À procura de Fernando Pessoa em "Zululuzu"

O Teatro Praga foi à África do Sul procurar Fernando Pessoa e veio de lá com um espetáculo que procura destruir todos os clichés. Estreia hoje, no Teatro São Luiz, em Lisboa.

Em 1896, Fernando Pessoa chegou a Durban, na África do Sul. Tinha oito anos e ficou lá, com a família, até 1901. Esse episódio da vida do poeta português despertou a curiosidade dos elementos do Teatro Praga e é ele que está na base do espetáculo Zululuzu, com que abre a temporada do Teatro São Luiz, em Lisboa. Mas dizer que este episódio está na base do espetáculo não é o mesmo que dizer que este é um espetáculo sobre Fernando Pessoa.

"Há uma coisa que nós costumamos fazer que é trabalhar na anti-expetativa em relação ao nosso trabalho", explica Pedro Penim, um dos criadores do espetáculo. "Ninguém estava à espera que fizéssemos uma revista ou um musical ou uma peça de Shakespeare. E nós decidimos fazer esses pastiches de géneros ou de autores. E este espetáculo integra-se nessa linha de trabalho da Praga. Era completamente inesperado que fizéssemos um espetáculo a partir do Fernando Pessoa mas nos vamos fazê-lo."

Mas, claro, vão fazê-lo à Praga. Ou seja, Fernando Pessoa está lá, esteve lá desde do início do trabalho, acompanhou todo o processo, participou nos ensaios. Eles leram a poesia, falaram com especialistas, como Richard Zenith e, inclusivamente, Pedro Penim e André Teodósio viajaram à África do Sul. Desde logo, a palavra Zululuzu, que junta a África a Portugal, é um achado. Mas, todo o material recolhido foi depois trabalhado como o grupo costuma fazer - desmanchando clichés e disseminando significados. "A nossa maneira de trabalhar, em todos os espetáculos, passa muito por aí, por em causa a normatividade e a leitura única das obras e por combater aquilo a que chamamos de ditaduras invisíveis", explica Penim.

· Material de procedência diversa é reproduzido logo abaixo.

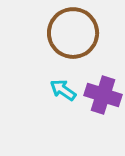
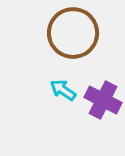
purple cross: moved 5 px down; rotated 9 degrees clockwise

E é também por isso que ao longo de todo o espetáculo os atores, que falam português, francês e inglês, se revoltam contra "caixa negra", a black box que existe em quase todos os teatros e onde geralmente apresentam os seus espetáculos. "A caixa preta é quase um fantasma, mas ao mesmo tempo é uma segurança, é a garantia que nós temos que, seja em que teatro for, temos condições para nos apresentarmos. A caixa negra surgiu como espaço neutro, para não interferir nos espetáculos, mas nós questionamos isso: porquê esta cor? porque se facilita os atores brancos, dificulta a apresentação de tons pele mais escuros, é um dispositivo racista."

Essa desconstrução não se limita às questões do teatro. A proposta é, pois, "fazer o resgate da forma como se lê Fernando Pessoa" e tentar abordar esse cliché juntamente com os clichés de África e com os clichés evocados pela palavra lusofonia. "Não queremos fechar o espetáculo, queremos libertar ideias e sentidos, fugir das ideias pré-estabelecidaas", avança o ator e encenador.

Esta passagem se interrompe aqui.